A labuta de um artista de rua de Avaré

A trajetória do músico Nômadhe, que já passou o chapéu em vários estados e se apresenta com frequência na região central da estância turística

Flávio Mantovani

Mãe e filha passavam pelo calçadão de Itapeva quando avistaram o músico Daniel dos Santos, 33, tocando uma canção de Chico Buarque. A cena prendeu a atenção da dupla: elas não arredaram o pé enquanto o número do itapetiningano – cujo nome artístico é Nômadhe – não chegou ao fim.

Gostaram tanto que queriam contribuir de alguma forma, embora estivessem sem dinheiro. O artista de rua tentou poetizar a passagem, dizendo que aceitaria sorrisos como pagamento.

As mulheres, no entanto, não se contentaram. Mãe e filha capricharam no batom e imprimiram seus lábios no chapéu do tocador, cada uma de um lado.

“Hoje ele é cheio de beijos. As pessoas reconhecem o chapéu logo de cara. Mais do que eu”, brinca o músico em entrevista ao Fora de Pauta

Nômadhe começou tocando violino numa comunidade religiosa em Avaré. A primeira apresentação na rua aconteceu nos tempos em que estudava no conservatório musical de Tatuí. Sem grana para a passagem até Itatinga, onde morava na época, ele resolveu tocar peças barrocas na rodoviária de Cerquilho a fim de levantar uns trocados.

A ação não rendeu o suficiente para custear o trecho, mas colocou o músico mais perto daquele estilo de vida. Tempos depois, ele conheceu um artesão que usava música para atrair clientes. Foi o estímulo que faltava. O desejo de botar o pé no mundo voltou com tudo.

“Espectador da sociedade”

Nômadhe já passou por 13 estados, mas se engana quem acha que vida de artista de rua é fácil. 

O direito de ir e vir costuma ser violado, já que os músicos não são vistos como trabalhadores convencionais. Além disso, continua ele, a contribuição voluntária é confundida com esmola e por isso as autoridades acompanham a prática com desconfiança, quando não com agressividade aberta.

“É um estilo de vida alternativo que requer adaptações. Vivo de forma itinerante e preciso entender as limitações que isso me causa. Levo pouca bagagem e tenho gastos constantes com passagens e hospedagem. Sem renda fixa, meu ganho é sensível ao tempo, cultura e à estabilidade econômica de nossa sociedade”, analisa.

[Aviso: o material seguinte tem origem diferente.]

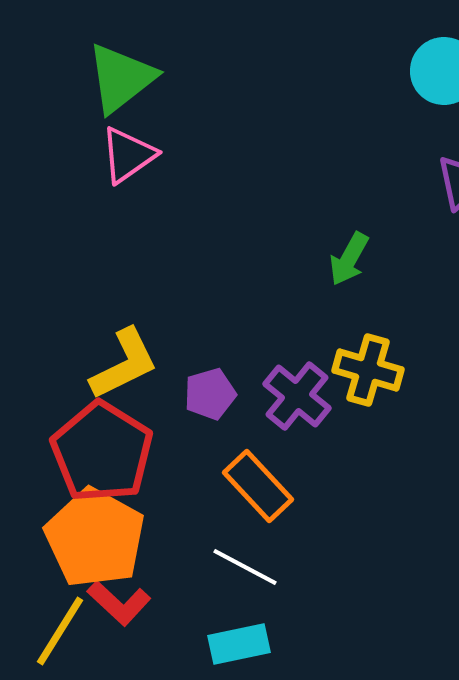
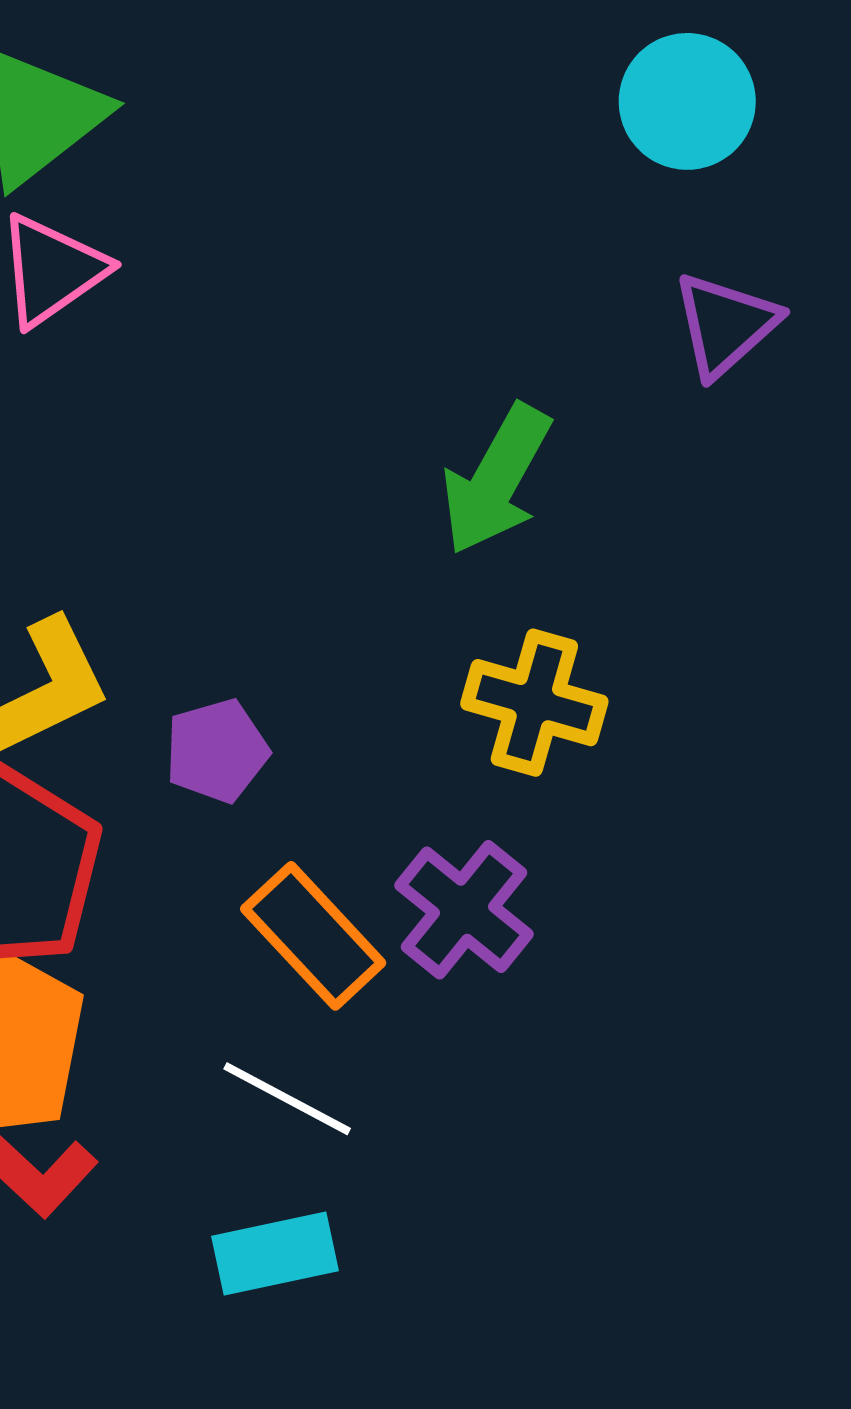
green arrow: (349, 259) -> (496, 479), size x1.4
purple cross: (297, 396) -> (464, 910), moved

Capturar a atenção do público também é um desafio. “As pessoas estão ali de passagem. Por conta disso, o repertório tem que ser mais poético, passar mensagens que provoquem ou inspirem. É o que motiva o público a conhecer o meu trabalho”, conta o músico, que tem como referência a folk music nacional e estrangeira, entre outros estilos. 

Canções de Zé Ramalho, por exemplo, servem bem ao propósito de despertar a curiosidade dos transeuntes. No entanto, o repertório varia de acordo com o público.

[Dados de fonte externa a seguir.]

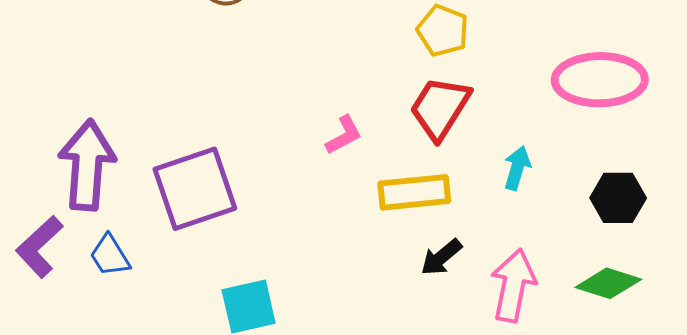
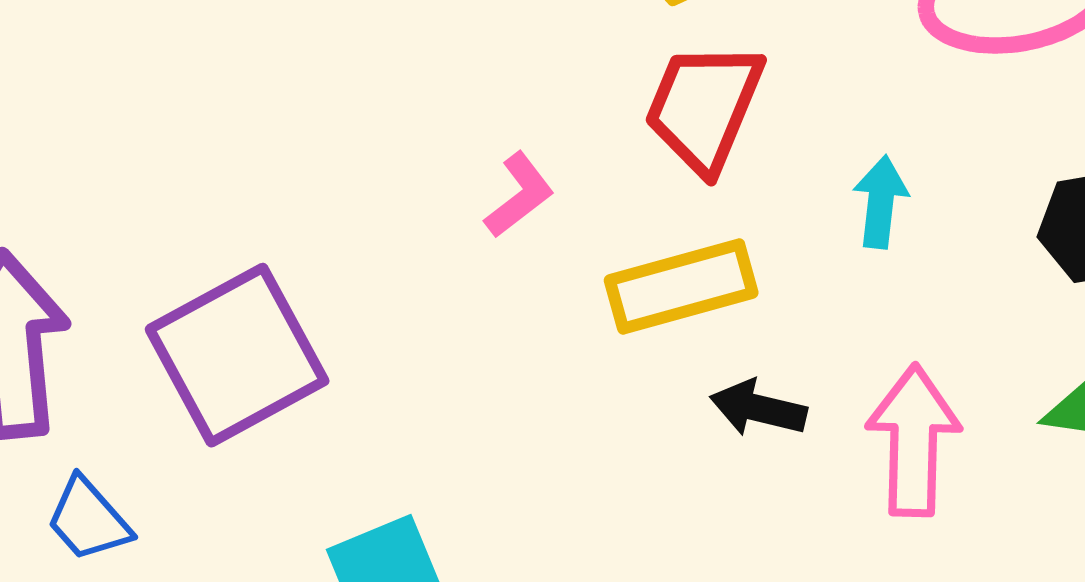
black arrow: (441, 257) -> (758, 408), turned 63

A exposição também tem seus riscos. O itapetiningano foi assaltado recentemente em uma praia do nordeste. Os agressores levaram o violino. Já violão que levava nas costas acabou danificado.

Trabalho de base

Diante da carência de políticas públicas para a valorização da arte no país, Nômadhe vê o ofício como uma espécie de trabalho de base. “É uma forma de assegurar o acesso à cultura, já que o espaço é público e gratuito”, avalia.

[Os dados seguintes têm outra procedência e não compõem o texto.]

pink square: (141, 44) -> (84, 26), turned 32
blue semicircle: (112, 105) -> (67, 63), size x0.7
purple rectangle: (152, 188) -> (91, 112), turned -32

Enquanto o poder público não se engaja na causa, a tecnologia vem facilitando a vida em alguns aspectos. O Street Music Map, por exemplo, é um site brasileiro que mapeia locais com apresentações em vias públicas. “A percepção é que essas cidades catalogadas são mais receptivas e dão mais estímulo para a arte de rua”, afirma. 

O Brasil, porém, está longe da realidade de cidades como Nova York ou Londres, que toleram o artista com esse perfil. Para sobreviver, o músico também faz shows privados, toca em bares e até se arrisca em trabalhos ligados à informática e recepção em eventos.

Quem vê sua entrega nas apresentações no centro de Avaré, que costumam durar horas, custa a crer que a cena pode demorar a se repetir.

“A música de rua ainda é minha profissão de “crise”, mas pretendo voltar ao mercado formal assim que surgir uma oportunidade. Prefiro a música como um meio ativista e não como renda principal. Mas não vou desistir, apenas diminuir o ritmo”, confidencia.